**SOURCE MATERIAL:**
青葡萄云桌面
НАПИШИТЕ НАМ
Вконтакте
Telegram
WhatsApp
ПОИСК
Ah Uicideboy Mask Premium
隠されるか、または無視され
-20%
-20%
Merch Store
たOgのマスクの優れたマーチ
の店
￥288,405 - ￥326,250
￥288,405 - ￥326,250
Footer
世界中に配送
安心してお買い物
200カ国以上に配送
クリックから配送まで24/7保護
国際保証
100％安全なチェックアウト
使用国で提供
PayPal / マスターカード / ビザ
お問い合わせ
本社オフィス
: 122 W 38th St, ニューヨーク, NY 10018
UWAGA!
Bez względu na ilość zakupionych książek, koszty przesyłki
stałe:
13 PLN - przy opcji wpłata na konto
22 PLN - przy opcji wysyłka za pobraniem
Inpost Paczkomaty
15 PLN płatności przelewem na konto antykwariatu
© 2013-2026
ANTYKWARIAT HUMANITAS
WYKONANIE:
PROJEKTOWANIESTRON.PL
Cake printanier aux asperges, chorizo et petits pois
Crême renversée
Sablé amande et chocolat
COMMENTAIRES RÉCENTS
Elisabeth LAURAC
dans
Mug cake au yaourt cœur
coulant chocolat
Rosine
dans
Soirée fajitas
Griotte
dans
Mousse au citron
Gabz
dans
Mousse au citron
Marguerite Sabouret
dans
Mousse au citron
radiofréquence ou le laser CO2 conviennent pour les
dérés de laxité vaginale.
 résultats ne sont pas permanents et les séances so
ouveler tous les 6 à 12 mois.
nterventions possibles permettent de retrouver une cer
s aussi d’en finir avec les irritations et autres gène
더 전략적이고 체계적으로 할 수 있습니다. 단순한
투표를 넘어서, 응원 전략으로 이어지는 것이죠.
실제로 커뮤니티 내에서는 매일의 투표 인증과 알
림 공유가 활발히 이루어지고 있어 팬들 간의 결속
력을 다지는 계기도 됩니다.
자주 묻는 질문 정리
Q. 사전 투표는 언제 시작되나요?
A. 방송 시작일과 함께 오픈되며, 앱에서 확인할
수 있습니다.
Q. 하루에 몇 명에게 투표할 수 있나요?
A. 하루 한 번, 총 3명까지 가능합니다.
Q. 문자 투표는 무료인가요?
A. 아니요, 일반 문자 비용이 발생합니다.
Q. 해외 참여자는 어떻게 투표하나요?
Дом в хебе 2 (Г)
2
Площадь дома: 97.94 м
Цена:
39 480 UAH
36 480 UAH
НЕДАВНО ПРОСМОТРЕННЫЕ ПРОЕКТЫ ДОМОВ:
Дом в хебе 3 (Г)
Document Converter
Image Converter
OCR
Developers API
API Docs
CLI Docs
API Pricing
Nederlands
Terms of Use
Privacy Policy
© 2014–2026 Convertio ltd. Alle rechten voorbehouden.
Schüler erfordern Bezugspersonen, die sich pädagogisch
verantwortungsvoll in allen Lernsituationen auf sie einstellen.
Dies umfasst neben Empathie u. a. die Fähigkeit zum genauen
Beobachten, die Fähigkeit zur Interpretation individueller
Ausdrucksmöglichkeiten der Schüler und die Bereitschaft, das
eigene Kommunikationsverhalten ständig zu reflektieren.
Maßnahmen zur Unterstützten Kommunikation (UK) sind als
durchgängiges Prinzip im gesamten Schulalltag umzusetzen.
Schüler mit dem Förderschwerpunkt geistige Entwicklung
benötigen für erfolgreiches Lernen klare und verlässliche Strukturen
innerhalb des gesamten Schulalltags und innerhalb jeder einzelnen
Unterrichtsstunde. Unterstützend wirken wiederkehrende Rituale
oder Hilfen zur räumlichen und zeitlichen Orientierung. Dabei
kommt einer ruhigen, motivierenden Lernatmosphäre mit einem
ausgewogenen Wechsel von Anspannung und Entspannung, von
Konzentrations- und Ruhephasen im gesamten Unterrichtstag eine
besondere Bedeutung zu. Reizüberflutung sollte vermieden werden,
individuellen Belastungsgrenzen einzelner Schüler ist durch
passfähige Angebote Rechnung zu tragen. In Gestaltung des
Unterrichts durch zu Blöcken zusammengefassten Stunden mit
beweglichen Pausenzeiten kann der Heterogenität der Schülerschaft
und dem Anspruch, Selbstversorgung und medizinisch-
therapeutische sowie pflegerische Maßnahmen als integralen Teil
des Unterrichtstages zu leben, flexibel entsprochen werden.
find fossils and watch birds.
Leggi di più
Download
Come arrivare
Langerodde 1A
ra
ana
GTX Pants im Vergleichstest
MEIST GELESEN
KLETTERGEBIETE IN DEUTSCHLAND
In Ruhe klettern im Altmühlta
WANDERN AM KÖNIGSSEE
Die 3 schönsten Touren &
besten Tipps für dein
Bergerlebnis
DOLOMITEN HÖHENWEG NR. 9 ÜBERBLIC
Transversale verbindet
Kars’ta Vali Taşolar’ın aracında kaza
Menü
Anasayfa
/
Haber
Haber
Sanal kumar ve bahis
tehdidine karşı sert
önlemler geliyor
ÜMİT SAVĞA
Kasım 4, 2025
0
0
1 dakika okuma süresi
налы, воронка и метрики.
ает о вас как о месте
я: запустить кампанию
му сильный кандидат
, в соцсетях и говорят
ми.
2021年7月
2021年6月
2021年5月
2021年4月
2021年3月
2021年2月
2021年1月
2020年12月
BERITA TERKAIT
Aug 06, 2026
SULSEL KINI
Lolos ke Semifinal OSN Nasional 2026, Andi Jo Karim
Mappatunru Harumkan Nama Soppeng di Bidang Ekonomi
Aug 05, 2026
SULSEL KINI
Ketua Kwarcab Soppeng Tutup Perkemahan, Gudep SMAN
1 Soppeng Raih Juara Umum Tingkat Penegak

**YOUR TASK:**
Nothing but the lines from the one containing "Transversale verbindet" through the end of the material should appear; please return them exactly.

**SOLUTION:**
Transversale verbindet
Kars’ta Vali Taşolar’ın aracında kaza
Menü
Anasayfa
/
Haber
Haber
Sanal kumar ve bahis
tehdidine karşı sert
önlemler geliyor
ÜMİT SAVĞA
Kasım 4, 2025
0
0
1 dakika okuma süresi
налы, воронка и метрики.
ает о вас как о месте
я: запустить кампанию
му сильный кандидат
, в соцсетях и говорят
ми.
2021年7月
2021年6月
2021年5月
2021年4月
2021年3月
2021年2月
2021年1月
2020年12月
BERITA TERKAIT
Aug 06, 2026
SULSEL KINI
Lolos ke Semifinal OSN Nasional 2026, Andi Jo Karim
Mappatunru Harumkan Nama Soppeng di Bidang Ekonomi
Aug 05, 2026
SULSEL KINI
Ketua Kwarcab Soppeng Tutup Perkemahan, Gudep SMAN
1 Soppeng Raih Juara Umum Tingkat Penegak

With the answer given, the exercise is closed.